Do you want to run Python? I can help you out! This documentation is specific to the farmshare2 cluster at Stanford, on which there are several versions on python available. The python convention is that python v2 is called ‘python’, and python v3 is called ‘python3’. They are not directly compatible, and in fact can be thought of as entirely different software.

How do I know which python I’m calling?

Like most Linux software, when you issue a command to execute some software, you have a variable called $PATH that loads the first executable it finds with that name. The same is true for python and python3. Let’s take a look at some of the defaults:

# What python executable is found first?
rice05:~> which python
/usr/bin/python

# What version of python is this?
rice05:~> python --version
Python 2.7.12

# And what about python3?
rice05:~> which python3
/usr/bin/python3

# And python3 version
rice05:~> python3 --version
Python 3.5.2

This is great, but what if you want to use a different version? As a reminder, most clusters like Farmshare2 come with packages, modules, and can also be installed with your custom software (here’s a refresher if you need it). Let’s talk about the different options for extending the provided environments, or creating your own environment. First, remember that for all of your scripts, the first line instructs what executable to use. So make sure to have this at the top of your script:

#!/usr/bin/env python

Now, what to do when the default python doesn’t fit your needs? You have many choices:

  1. Install to a User Library if you want to continue using a provided python, but add a module of your choice to a personal library
  2. Install a conda environment if you need standard scientific software modules, and don’t want the hassle of compiling and installing them.
  3. Create a virtual environment if you want more control over the version and modules


1. Install to a User Library

The reason that you can’t install to the shared python or python3 is because you don’t have access to the site-packages folder, which is where the modules are looked for automatically by python. But don’t despair! You can install to your (very own) site-packages by simply appending the --user argument to the install command. For example:

# Install the pokemon-ascii package
pip install pokemon --user

# Where did it install to?
rice05:~> python
Python 2.7.12 (default, Jul  1 2016, 15:12:24) 
[GCC 5.4.0 20160609] on linux2
Type "help", "copyright", "credits" or "license" for more information.
>>> import pokemon
>>> pokemon.__file__
'/home/vsochat/.local/lib/python2.7/site-packages/pokemon/__init__.pyc'

As you can see above, your --user packages install to a site packages folder for the python version under .local/lib. You can always peek into this folder to see what you have installed.

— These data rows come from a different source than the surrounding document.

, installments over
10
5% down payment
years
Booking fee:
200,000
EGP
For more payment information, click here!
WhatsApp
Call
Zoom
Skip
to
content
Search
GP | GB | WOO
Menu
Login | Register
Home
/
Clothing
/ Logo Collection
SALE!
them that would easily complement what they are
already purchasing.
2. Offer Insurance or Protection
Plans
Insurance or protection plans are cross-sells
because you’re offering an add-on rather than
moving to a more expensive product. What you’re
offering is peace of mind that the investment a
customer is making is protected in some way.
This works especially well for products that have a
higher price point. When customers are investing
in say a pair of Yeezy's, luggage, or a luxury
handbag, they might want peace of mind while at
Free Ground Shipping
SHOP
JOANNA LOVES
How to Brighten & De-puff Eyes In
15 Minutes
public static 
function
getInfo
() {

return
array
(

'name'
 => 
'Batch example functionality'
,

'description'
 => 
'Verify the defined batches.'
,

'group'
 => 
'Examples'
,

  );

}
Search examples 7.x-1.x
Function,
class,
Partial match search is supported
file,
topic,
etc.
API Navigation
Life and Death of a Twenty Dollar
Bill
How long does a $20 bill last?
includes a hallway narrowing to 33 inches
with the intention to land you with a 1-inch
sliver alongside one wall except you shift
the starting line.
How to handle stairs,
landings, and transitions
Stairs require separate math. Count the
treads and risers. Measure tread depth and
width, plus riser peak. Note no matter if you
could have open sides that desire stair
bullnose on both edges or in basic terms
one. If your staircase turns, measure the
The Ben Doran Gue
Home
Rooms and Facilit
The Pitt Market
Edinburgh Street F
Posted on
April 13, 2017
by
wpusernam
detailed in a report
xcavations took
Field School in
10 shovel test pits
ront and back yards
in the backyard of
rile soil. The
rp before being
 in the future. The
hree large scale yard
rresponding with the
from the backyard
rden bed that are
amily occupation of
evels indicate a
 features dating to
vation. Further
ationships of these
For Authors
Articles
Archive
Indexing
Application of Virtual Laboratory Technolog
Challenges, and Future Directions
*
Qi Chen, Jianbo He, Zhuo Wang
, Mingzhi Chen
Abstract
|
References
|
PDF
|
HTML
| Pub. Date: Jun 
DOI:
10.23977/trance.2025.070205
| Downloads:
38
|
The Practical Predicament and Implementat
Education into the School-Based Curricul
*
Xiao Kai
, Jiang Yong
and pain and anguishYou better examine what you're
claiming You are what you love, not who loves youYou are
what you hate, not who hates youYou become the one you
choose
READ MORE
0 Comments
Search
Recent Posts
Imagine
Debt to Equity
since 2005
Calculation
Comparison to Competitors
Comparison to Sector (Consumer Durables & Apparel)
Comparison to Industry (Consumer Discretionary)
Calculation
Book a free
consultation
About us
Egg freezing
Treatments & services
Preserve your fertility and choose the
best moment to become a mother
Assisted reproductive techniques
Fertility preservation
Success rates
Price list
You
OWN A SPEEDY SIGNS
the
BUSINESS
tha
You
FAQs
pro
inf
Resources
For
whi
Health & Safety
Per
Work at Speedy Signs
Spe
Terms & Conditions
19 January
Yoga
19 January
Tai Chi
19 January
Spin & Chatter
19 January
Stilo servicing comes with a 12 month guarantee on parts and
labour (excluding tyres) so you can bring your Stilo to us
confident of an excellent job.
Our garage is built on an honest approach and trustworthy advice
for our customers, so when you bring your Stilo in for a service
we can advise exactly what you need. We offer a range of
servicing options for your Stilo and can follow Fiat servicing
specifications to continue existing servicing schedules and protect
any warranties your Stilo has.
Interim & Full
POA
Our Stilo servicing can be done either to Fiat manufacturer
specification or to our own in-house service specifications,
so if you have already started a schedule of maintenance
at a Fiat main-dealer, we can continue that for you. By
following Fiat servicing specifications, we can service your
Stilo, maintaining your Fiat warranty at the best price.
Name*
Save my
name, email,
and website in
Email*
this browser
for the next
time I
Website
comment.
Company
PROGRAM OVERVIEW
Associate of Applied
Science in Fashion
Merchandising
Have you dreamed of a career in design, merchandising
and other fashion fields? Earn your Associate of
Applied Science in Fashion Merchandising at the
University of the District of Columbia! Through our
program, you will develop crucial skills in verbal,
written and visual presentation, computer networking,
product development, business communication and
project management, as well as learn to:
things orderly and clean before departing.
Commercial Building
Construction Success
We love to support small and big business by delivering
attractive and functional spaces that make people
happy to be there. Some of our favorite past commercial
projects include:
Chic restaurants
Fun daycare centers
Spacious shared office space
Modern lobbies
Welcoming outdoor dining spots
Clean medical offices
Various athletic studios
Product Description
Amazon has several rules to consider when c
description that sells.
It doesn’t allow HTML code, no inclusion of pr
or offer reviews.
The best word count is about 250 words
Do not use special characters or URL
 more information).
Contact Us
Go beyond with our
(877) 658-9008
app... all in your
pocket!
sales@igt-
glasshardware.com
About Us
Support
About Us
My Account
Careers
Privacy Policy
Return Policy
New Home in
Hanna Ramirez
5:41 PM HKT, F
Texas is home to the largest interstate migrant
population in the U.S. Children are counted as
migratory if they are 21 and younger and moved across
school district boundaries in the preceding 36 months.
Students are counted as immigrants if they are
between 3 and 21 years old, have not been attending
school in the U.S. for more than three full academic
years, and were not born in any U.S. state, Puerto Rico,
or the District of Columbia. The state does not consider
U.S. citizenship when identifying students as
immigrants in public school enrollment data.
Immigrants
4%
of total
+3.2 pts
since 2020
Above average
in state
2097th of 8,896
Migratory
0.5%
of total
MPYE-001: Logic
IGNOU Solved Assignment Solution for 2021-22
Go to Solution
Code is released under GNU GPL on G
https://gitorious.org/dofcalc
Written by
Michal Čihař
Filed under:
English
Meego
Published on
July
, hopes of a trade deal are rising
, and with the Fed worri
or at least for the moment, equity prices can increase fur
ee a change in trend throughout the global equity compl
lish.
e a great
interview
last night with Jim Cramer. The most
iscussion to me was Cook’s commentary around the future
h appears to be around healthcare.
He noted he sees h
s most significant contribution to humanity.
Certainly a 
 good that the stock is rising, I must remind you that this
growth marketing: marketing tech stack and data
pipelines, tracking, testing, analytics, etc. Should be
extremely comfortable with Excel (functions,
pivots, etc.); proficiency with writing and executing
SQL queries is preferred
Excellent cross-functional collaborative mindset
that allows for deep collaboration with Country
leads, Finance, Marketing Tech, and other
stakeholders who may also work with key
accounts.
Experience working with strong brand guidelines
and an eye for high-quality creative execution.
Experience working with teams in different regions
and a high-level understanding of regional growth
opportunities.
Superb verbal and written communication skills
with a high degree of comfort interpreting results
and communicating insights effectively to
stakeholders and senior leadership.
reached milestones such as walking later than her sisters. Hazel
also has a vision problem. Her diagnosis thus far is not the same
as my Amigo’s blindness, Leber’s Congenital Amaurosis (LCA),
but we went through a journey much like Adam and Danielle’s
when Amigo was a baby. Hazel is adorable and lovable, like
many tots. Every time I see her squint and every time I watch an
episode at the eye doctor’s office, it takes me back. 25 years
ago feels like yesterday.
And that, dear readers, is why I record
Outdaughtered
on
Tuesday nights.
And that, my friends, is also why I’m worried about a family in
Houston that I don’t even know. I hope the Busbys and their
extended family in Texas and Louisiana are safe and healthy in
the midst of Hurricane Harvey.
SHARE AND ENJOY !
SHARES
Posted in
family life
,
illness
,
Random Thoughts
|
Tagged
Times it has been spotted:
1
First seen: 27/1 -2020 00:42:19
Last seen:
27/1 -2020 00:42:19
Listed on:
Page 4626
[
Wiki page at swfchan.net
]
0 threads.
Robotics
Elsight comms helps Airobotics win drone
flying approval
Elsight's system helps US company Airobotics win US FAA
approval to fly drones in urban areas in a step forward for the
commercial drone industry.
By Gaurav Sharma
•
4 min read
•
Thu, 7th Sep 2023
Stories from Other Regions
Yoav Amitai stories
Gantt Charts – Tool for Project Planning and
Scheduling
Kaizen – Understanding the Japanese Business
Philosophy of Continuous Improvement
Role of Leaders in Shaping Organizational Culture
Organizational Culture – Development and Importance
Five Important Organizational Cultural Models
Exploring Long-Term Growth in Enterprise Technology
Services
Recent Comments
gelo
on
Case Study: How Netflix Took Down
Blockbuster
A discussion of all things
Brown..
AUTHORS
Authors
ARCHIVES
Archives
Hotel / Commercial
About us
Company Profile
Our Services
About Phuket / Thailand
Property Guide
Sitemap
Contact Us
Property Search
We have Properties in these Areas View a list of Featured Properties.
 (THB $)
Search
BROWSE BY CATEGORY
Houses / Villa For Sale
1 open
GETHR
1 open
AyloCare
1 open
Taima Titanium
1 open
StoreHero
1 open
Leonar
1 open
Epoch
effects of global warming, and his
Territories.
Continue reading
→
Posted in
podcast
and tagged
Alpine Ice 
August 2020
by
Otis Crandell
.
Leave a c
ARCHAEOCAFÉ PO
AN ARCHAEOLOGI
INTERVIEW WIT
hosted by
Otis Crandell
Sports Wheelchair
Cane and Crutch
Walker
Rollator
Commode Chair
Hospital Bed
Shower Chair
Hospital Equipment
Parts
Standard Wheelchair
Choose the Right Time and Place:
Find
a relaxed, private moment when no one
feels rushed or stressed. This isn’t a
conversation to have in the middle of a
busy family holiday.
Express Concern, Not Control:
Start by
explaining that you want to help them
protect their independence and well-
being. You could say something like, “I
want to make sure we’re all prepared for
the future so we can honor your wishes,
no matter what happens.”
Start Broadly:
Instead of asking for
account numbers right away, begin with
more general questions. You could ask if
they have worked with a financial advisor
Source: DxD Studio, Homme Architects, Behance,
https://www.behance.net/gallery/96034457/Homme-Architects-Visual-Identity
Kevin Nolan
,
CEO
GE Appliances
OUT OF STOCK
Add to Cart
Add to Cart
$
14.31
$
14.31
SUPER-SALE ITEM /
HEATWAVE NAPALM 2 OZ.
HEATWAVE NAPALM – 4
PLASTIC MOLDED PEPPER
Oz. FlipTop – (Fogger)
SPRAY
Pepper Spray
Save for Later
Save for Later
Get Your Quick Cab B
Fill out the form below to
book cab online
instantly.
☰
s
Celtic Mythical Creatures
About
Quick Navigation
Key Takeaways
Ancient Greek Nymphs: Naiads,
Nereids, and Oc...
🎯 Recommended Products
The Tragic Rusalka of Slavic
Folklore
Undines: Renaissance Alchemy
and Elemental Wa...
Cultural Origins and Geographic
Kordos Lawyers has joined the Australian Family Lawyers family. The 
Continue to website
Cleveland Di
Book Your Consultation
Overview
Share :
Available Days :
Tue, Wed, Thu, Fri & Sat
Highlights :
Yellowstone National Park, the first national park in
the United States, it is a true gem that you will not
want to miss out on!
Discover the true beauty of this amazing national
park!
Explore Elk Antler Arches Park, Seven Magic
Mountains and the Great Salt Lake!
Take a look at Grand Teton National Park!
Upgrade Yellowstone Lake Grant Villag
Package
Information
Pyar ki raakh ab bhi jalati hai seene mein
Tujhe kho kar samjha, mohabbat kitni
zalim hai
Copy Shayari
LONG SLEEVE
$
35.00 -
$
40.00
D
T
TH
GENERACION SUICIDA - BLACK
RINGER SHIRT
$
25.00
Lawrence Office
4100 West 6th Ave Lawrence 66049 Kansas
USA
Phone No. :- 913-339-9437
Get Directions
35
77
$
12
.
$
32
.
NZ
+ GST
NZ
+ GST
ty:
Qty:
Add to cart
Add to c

rice05:~> ls $HOME/.local/lib/python2.7/site-packages/
nibabel			 pokemon		      virtualenv.py
nibabel-2.1.0.dist-info  pokemon-0.32.dist-info       virtualenv.pyc
nisext			 virtualenv-15.0.3.dist-info  virtualenv_support

You probably now have two questions.

  1. How does python know to look here, and
  2. How do I check what other folders are being checked?


How does Python find modules?

You can look at the sys.path variable, a list of paths on your machine, to see where Python is going to look for modules:

rice05:~> python
Python 2.7.12 (default, Jul  1 2016, 15:12:24) 
[GCC 5.4.0 20160609] on linux2
Type "help", "copyright", "credits" or "license" for more information.
>>> import sys
>>> sys.path
['', '/usr/lib/python2.7', '/usr/lib/python2.7/plat-x86_64-linux-gnu', '/usr/lib/python2.7/lib-tk', 
'/usr/lib/python2.7/lib-old', '/usr/lib/python2.7/lib-dynload', '/home/vsochat/.local/lib/python2.7/site-packages', 
'/usr/local/lib/python2.7/dist-packages', '/usr/lib/python2.7/dist-packages']

Above we can see that the system libraries are loaded before local, so if you install a module to your user folder, it’s going to be loaded after. Did you notice that the first entry is an empty string? This means that your present working directory will be searched first. If you have a file called pokemon.py in this directory and then you do import pokemon, it’s going to use the file in the present working directory.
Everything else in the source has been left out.